Dataset items:
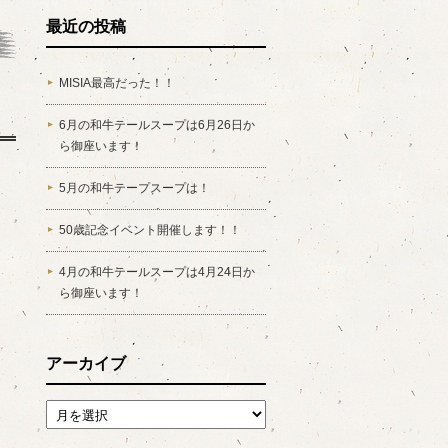
最近の投稿
MISIA最高だった！！
6月の和牛テールスープは6月26日か
ら御座います！
5月の和牛テープスープは！
50歳記念イベント開催します！！
4月の和牛テールスープは4月24日か
ら御座います！
アーカイブ
アーカイブ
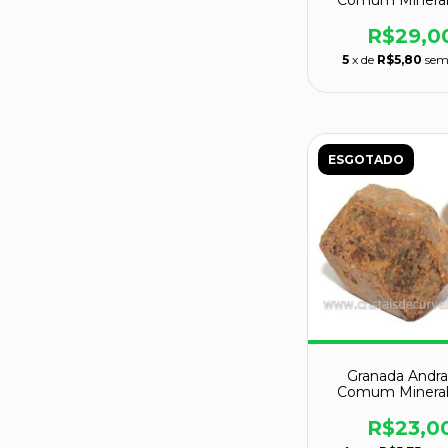
Comum Mineral
Colecionador
129037
R$29,0
5
x de
R$5,80
sem
ESGOTADO
Granada Andra
Comum Mineral
Colecionador
129043
R$23,0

TASK STATEMENT – Every record must be copied exactly, with the pictures left out.

YOUR RESPONSE –
最近の投稿
MISIA最高だった！！
6月の和牛テールスープは6月26日か
ら御座います！
5月の和牛テープスープは！
50歳記念イベント開催します！！
4月の和牛テールスープは4月24日か
ら御座います！
アーカイブ
アーカイブ
Comum Mineral
Colecionador
129037
R$29,0
5
x de
R$5,80
sem
ESGOTADO
Granada Andra
Comum Mineral
Colecionador
129043
R$23,0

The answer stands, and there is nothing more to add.